Gravity is transmitted by slow-moving waves of large wavelengths.

Their operation can be wittnessed by observing the behavior of a canine suspended over a large vertical drop. Its feet will begin to fall first, causing its legs to stretch. As the wave reaches its torso, that part will begin to fall, causing the neck to strech. As the head begins to fall, tension is released and the canine will resume its regular proportions until such time as it strikes the ground.

• Cartoon Law Amendment E

Dynamite is spontaneously generated in “C-spaces” (spaces in which cartoon laws hold).

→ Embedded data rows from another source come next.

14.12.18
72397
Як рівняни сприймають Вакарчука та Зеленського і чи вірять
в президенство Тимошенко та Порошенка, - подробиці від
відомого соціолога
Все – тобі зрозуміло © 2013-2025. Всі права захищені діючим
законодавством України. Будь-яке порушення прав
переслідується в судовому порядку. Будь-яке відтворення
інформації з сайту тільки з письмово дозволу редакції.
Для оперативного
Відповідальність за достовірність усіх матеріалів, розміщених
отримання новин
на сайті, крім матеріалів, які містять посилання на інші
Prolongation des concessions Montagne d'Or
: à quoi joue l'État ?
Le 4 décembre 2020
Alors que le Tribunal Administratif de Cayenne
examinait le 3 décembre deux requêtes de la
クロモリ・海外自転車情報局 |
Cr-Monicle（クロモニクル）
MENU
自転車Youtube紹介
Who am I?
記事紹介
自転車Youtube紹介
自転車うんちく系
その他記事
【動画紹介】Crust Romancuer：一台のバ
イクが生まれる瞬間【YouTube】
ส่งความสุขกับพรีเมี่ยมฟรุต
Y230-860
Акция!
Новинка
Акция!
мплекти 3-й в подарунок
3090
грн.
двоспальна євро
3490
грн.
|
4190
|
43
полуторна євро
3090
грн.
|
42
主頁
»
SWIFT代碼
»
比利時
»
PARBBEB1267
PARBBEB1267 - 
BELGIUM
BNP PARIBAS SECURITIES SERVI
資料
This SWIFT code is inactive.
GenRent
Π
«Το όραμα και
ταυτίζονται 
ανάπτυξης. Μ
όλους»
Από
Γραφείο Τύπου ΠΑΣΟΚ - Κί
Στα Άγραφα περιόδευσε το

The process is analogous to steady-state theories of the universe which postulated that the tensions involved in maintaining a space would cause the creation of hydrogen from nothing. Dynamite quanta are quite large (stick sized) and unstable (lit). Such quanta are attracted to psychic forces generated by feelings of distress in “cool” characters (see Amendment B, which may be a special case of this law), who are able to use said quanta to their advantage. One may imagine C-spaces where all matter and energy result from primal masses of dynamite exploding. A big bang indeed.

# You Might Be A Physics Major If…

• if you have no life – and you can PROVE it mathematically.
• if you enjoy pain.
• if you know vector calculus but you can’t remember how to do long division.
• if you chuckle whenever anyone says “centrifugal force.”
• if you’ve actually used every single function on your graphing calculator.
• if when you look in a mirror, you see a physics major.
• if it is sunny and 70 degrees outside, and you are working on a computer.
• if you frequently whistle the theme song to “MacGyver.”
• if you always do homework on Friday nights.
• if you know how to integrate a chicken and can take the derivative of water.
• if you think in “math.”
• if you’ve calculated that the World Series actually diverges.
• if you hesitate to look at something because you don’t want to break down its wave function.
• if you have a pet named after a scientist.
• if you laugh at jokes about mathematicians.
• if the Humane society has you arrested because you actually performed the Schrodinger’s Cat experiment.
• if you can translate English into Binary.
• if you can’t remember what’s behind the door in the science building which says “Exit.”
• if you have to bring a jacket with you, in the middle of summer, because there’s a wind-chill factor in the lab.
• If you are completely addicted to caffeine.
• if you avoid doing anything because you don’t want to contribute to the eventual heat-death of the universe.
• if you consider ANY non-science course “easy.”
• if when your professor asks you where your homework is, you claim to have accidentally determined its momentum so precisely, that according to Heisenberg it could be anywhere in the universe.
• if the “fun” center of your brain has deteriorated from lack of use.
• if you’ll assume that a “horse” is a “sphere” in order to make the math easier.
• if you understood more than five of these indicators.
• if you make a hard copy of this list, and post it on your door.